Cause for celebration if you’re a hedge fund manager, right?
According to a Bloomberg report, the average hedge fund in Eurekahedge’s index was up 5.2% in May, the best single monthly performance in nine years.
Here is a table of the monthly changes in the Eurekahedge hedge fund index since the beginning of last year, with the return on a global equity benchmark, the iShares MSCI World Index ETF (LSE: IWRD.L) shown for purposes of comparison.
Month Ending | Eurekahedge Hedge Fund Index (%) | iShares MSCI World ETF (%) |
Jan-08 | -2.09 | -7.38 |
Feb-08 | 2.53 | -0.99 |
Mar-08 | -1.87 | -0.61 |
Apr-08 | 1.31 | 4.40 |
May-08 | 1.78 | 0.63 |
Jun-08 | -0.57 | -7.95 |
Jul-08 | -2.01 | -2.21 |
Aug-08 | -1.28 | -2.09 |
Sep-08 | -4.52 | -11.17 |
Oct-08 | -4.82 | -18.56 |
Nov-08 | -1.19 | -7.08 |
Dec-08 | 0.77 | 3.25 |
Jan-09 | 0.32 | -9.08 |
Feb-09 | -0.88 | -10.84 |
Mar-09 | 1.40 | 7.60 |
Apr-09 | 3.01 | 11.17 |
May-09 | 5.72 | 8.17 |
Notice anything interesting? Eleven of the last 17 months have shown a negative return for the MSCI World tracker. In nine out of those eleven months, the hedge fund index gave a negative return too. Now that global equities have given us three months of healthy positive returns in a row – surprise, surprise – so has the hedge fund index.
I remember Jim Rogers saying that a previous boom in hedge funds, in the late 1960s and early 1970s, came to an end when the 1973/74 bear market revealed that a lot of the funds were in fact much more geared to equities’ performance than they had claimed.
For all their talk of Sharpe ratios, correlations, alphas and betas, has it been any different this time?
A glance at the respective columns for the monthly returns of hedge funds and the MSCI World ETF and a wholly unscientific, back-of-the-envelope calculation suggests to me that, if you had wanted to replicate the Eurekahedge index’s performance, you could have stuck 25% of your assets in the MSCI world ETF and the remaining 75% in a short-maturity bond ETF. This would arrive at essentially the same results (except that you’d be paying 20-30 basis points in fees for your ETFs, rather than “two and twenty”).
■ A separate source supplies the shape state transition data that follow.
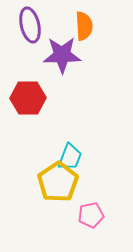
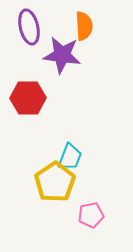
purple ellipse: moved 1 px left, 2 px down
purple star: rotated 9 degrees clockwise
yellow pentagon: moved 3 px left
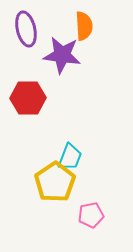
purple ellipse: moved 3 px left, 2 px down
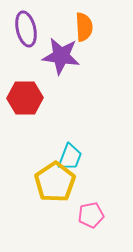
orange semicircle: moved 1 px down
purple star: moved 1 px left, 1 px down
red hexagon: moved 3 px left
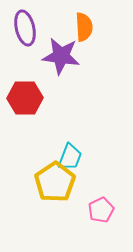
purple ellipse: moved 1 px left, 1 px up
pink pentagon: moved 10 px right, 5 px up; rotated 15 degrees counterclockwise
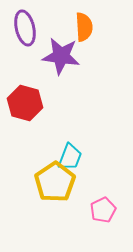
red hexagon: moved 5 px down; rotated 16 degrees clockwise
pink pentagon: moved 2 px right
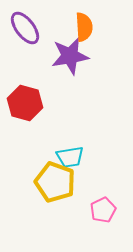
purple ellipse: rotated 24 degrees counterclockwise
purple star: moved 9 px right; rotated 18 degrees counterclockwise
cyan trapezoid: rotated 60 degrees clockwise
yellow pentagon: rotated 18 degrees counterclockwise
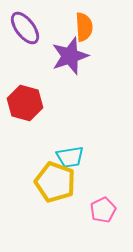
purple star: rotated 9 degrees counterclockwise
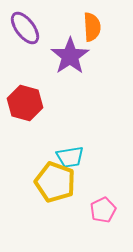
orange semicircle: moved 8 px right
purple star: rotated 15 degrees counterclockwise
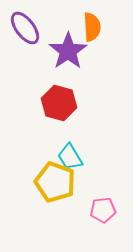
purple star: moved 2 px left, 5 px up
red hexagon: moved 34 px right
cyan trapezoid: rotated 68 degrees clockwise
pink pentagon: rotated 20 degrees clockwise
If I then look at what the IndexIQ Hedge Fund ETF (NYSE Arca: QAI), which aims to replicate hedge funds’ performance, albeit with a 1.1% annual fee, actually holds, then I find about 15% in emerging market equity ETFs (in other words, a geared version of a global equity benchmark) and the rest in a variety of bonds! QAI also held positions in commodities (1%), inverse funds (1%) and real estate (2%) at the time of the factsheet’s publication, but these are very marginal. Matt Hougan did the same analysis on IU.com a few months ago, with similar results.
I also know, from a previous job, that when we looked at the combined performance of six supposed “absolute return” (i.e. hedge fund) portfolios run within the company, we found that, in aggregate, they behaved like a low-volatility mixture of equities and bonds. In other words, there was a clear (but low-beta) correlation to the performance of shares in aggregate. The performance of Eurekahedge’s hedge fund index over the last few months is evidence of the same thing. I see that Fintag has (very honestly) reached the same conclusion, though he’s not too happy about it.
What does this all mean? In my view, it all adds up to a resounding vote for ETFs. Ditch hedge funds, ditch hedge fund replicators, and invest in the cheapest possible equity and bond trackers. And never underestimate the ability of those clever marketers from the fund management industry to dress mutton up as lamb, or should I say beta as alpha.